[[ Records for this task, beginning ]]
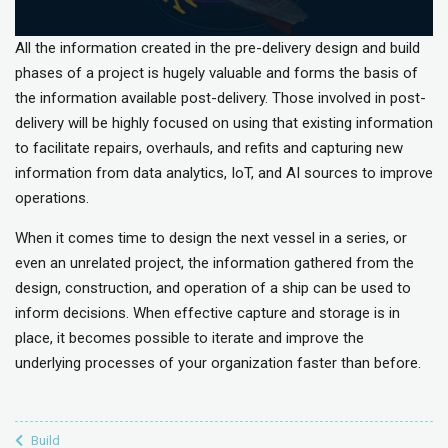
All the information created in the pre-delivery design and build
phases of a project is hugely valuable and forms the basis of
the information available post-delivery. Those involved in post-
delivery will be highly focused on using that existing information
to facilitate repairs, overhauls, and refits and capturing new
information from data analytics, IoT, and AI sources to improve
operations.
When it comes time to design the next vessel in a series, or
even an unrelated project, the information gathered from the
design, construction, and operation of a ship can be used to
inform decisions. When effective capture and storage is in
place, it becomes possible to iterate and improve the
underlying processes of your organization faster than before.
Build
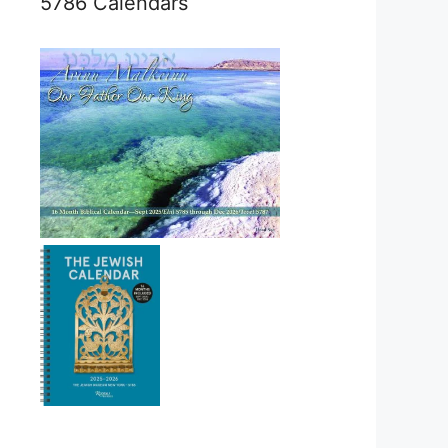
5786 Calendars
[[ Records for this task, end ]]
Description of the task
Could you show every line of the material that includes the string "from"?

Exercise result
information from data analytics, IoT, and AI sources to improve
even an unrelated project, the information gathered from the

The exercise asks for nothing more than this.